Mastro Tyndhall gettò un lungo sguardo all’intorno, riparandosi gli occhi colle mani per vincere quella luce bianca, acciecante, prodotta dal rifrangersi della luce sui grandi campi di ghiaccio e che i naviganti delle regioni polari chiamano ice-blink.

L’ampia baia di Baffin era quasi tutta coperta di packs, di streams, di ice-bergs e di hummoks che la corrente trascinava confusamente verso lo stretto di Davis e verso le coste occidentali della lontana Groenlandia.

Qua e là però si vedevano degli spazi liberi e dei vasti canali, ma che ad ogni istante cambiavano dimensioni pel continuo agitarsi di quei bianchi figli del gelido polo.

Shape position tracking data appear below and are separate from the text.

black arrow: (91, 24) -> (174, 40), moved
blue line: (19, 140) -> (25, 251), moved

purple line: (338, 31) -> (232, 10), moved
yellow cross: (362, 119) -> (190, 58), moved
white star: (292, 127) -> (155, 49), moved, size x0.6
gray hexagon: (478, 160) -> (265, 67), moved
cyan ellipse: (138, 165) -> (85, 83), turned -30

Nessuna nave, nessuna barca si vedevano navigare fra quegli spazi liberi e nemmeno alcuna costa si scorgeva sul fosco e ormai nebbioso orizzonte. Solamente pochi uccelli, dei gabbiani, qualche oca bernida e qualche procellaria volavano silenziosamente sui ghiacci, dirigendosi verso il sud.

Mastro Tyndhall fissò l’acuto sguardo verso l’ovest, rimanendo immobile parecchi minuti. Pareva che in quella direzione cercasse di discernere qualche costa, che il nebbione aveva ormai reso invisibile.

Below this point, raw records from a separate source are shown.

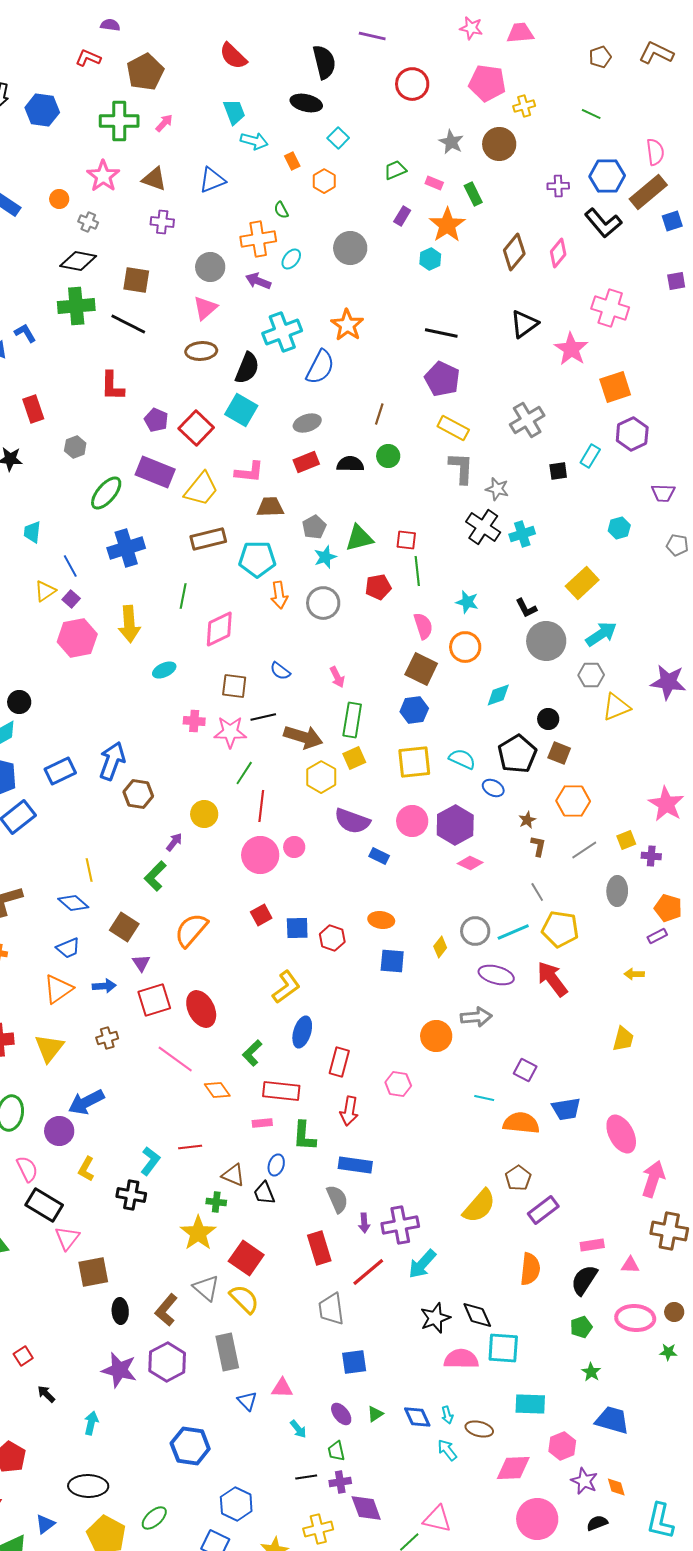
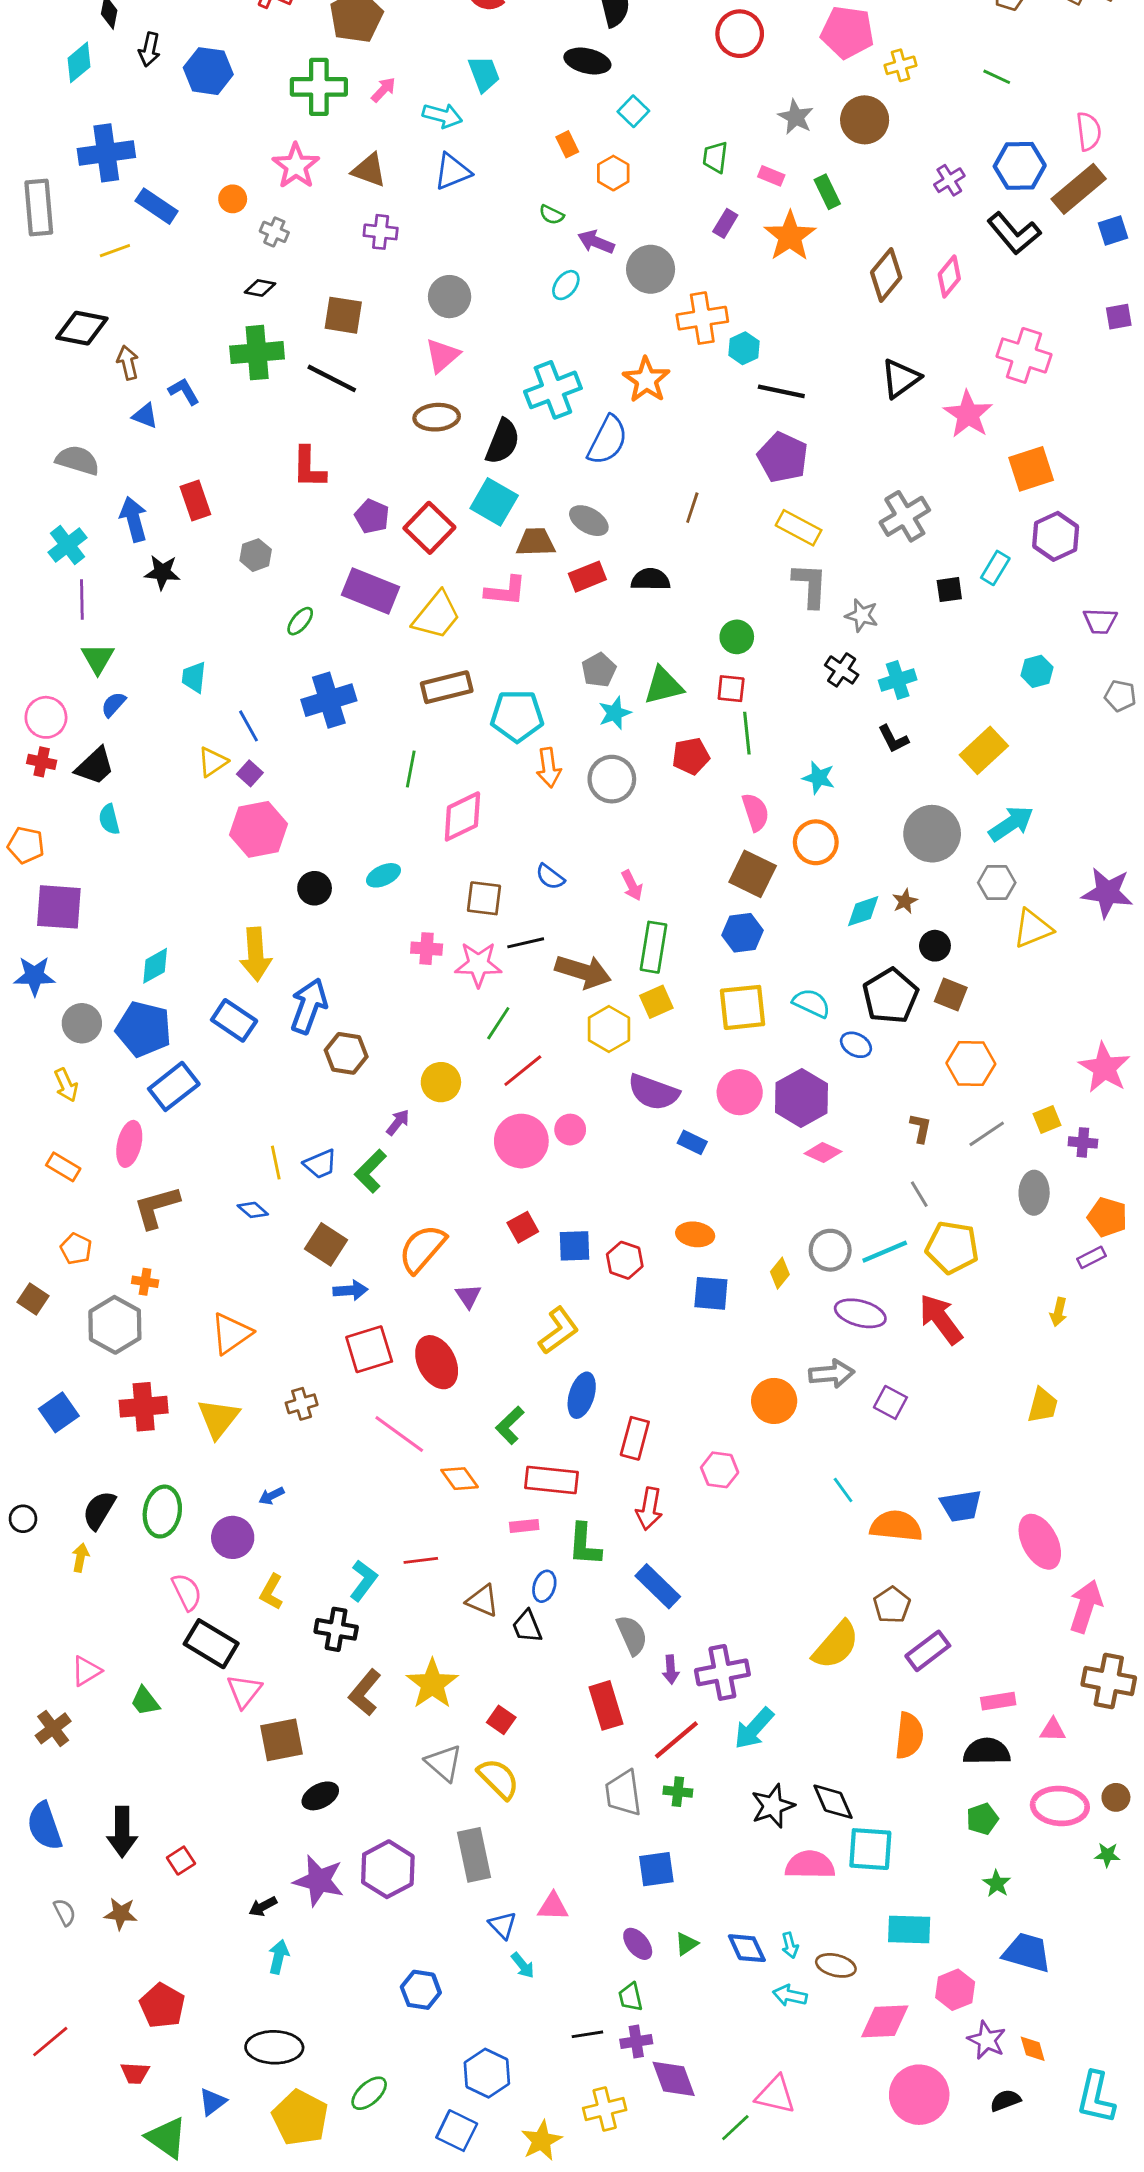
cyan arrow: (254, 141) -> (442, 116), moved
green trapezoid: (395, 170) -> (715, 157), turned -60
purple cross: (558, 186) -> (949, 180), turned -30
green semicircle: (281, 210) -> (552, 215), turned -36
orange cross: (258, 239) -> (702, 318), moved
cyan hexagon: (430, 259) -> (744, 348), moved
black diamond: (78, 261) -> (260, 288), size x0.6
purple arrow: (258, 281) -> (596, 242), moved
gray ellipse: (307, 423) -> (589, 521), turned 48
green circle: (388, 456) -> (737, 637), moved
green ellipse: (106, 493) -> (300, 621), size x0.6
brown trapezoid: (270, 507) -> (536, 542), moved
black cross: (483, 527) -> (842, 670), size x0.7
black L-shape: (526, 608) -> (893, 739), moved
yellow arrow: (129, 624) -> (256, 954), moved
black circle: (19, 702) -> (315, 888), moved
blue rectangle: (60, 771) -> (234, 1020), turned 60
red line: (261, 806) -> (523, 1071), turned 44
brown star: (527, 820) -> (905, 901), moved
blue diamond: (73, 903) -> (253, 1210), size x0.7
blue trapezoid: (68, 948) -> (320, 1164), moved
purple triangle: (141, 963) -> (468, 1296), moved
yellow arrow: (634, 974) -> (1058, 1312), turned -78
blue arrow: (104, 986) -> (350, 1290), moved
purple square: (525, 1070) -> (890, 1402), moved
cyan line: (484, 1098) -> (843, 1490), turned 42
blue arrow: (86, 1102) -> (271, 1496), size x0.5
blue rectangle: (355, 1165) -> (658, 1586), turned 36
green cross: (216, 1202) -> (678, 1792), moved
red square: (246, 1258) -> (501, 1720), size x0.6
black semicircle: (584, 1280) -> (987, 1751), turned 56
brown L-shape: (166, 1310) -> (365, 1693), moved
black ellipse: (120, 1311) -> (320, 1796), turned 65
black arrow: (46, 1394) -> (263, 1907), moved, turned -72
cyan arrow: (298, 1429) -> (523, 1965), moved
blue hexagon: (190, 1446) -> (421, 1990), size x0.7
cyan arrow: (447, 1450) -> (790, 1996), turned -40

– Eppure non dobbiamo essere lontani, mormorò, crollando il capo.

Poi volgendosi verso il compagno, gli chiese:

– Charchot, vedi nessuna terra verso l’ovest?

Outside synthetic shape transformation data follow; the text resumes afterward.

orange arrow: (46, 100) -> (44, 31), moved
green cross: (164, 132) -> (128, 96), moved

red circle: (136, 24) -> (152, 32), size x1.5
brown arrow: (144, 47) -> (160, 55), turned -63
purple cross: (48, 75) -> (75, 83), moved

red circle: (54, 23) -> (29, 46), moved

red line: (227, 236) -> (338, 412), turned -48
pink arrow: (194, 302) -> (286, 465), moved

– Non vedo che nebbia e ghiacci, rispose il marinaio, dopo d’aver guardato con grande attenzione. [p. 144 modifica]

– Allora abbiamo camminato come i granchi o poco meno, disse il mastro. Sono già due buone settimane che abbiamo lasciata Discko.

– Quindici giorni precisi, mastro.

– Mi sembra strano che non si possa ancora vedere la costa di Cumberland.

– Ma ditemi, mastro, dove andiamo noi? Sono quindici giorni che ve lo domandiamo senza che vi si possa strappare una risposta.

– Oggi ve lo dirò.

– Finalmente!... Comprenderete, mastro, che avventurarsi agli ultimi di settembre fra i ghiacci del polo, in così piccolo numero, su di una barca solida sì, ma sempre troppo piccola per un lungo svernamento, e senza sapere dove si vada, non è una grande bella cosa. Ci avete arruolati con delle paghe straordinarie, è vero, ma ci va di mezzo la pelle.

– È vero, rispose il mastro, sorridendo, ma ti ho detto che oggi parlerò.

– E saremo ben lieti. Voi sapete che noi siamo uomini da seguirvi anche al polo.

– Lo vedremo, Charchot.

– Diavolo! esclamò il marinaio. Ho detto di seguirvi fino al polo, ma spero che non avrete l’idea di condurci fino là.

– No, ma ben lontani di certo, ed è per la tema di un rifiuto da parte vostra che finora non ho parlato. Andiamo a far colazione, amico Charchot, e fra due bottiglie di gin e di whisky apprenderai lo scopo del nostro viaggio.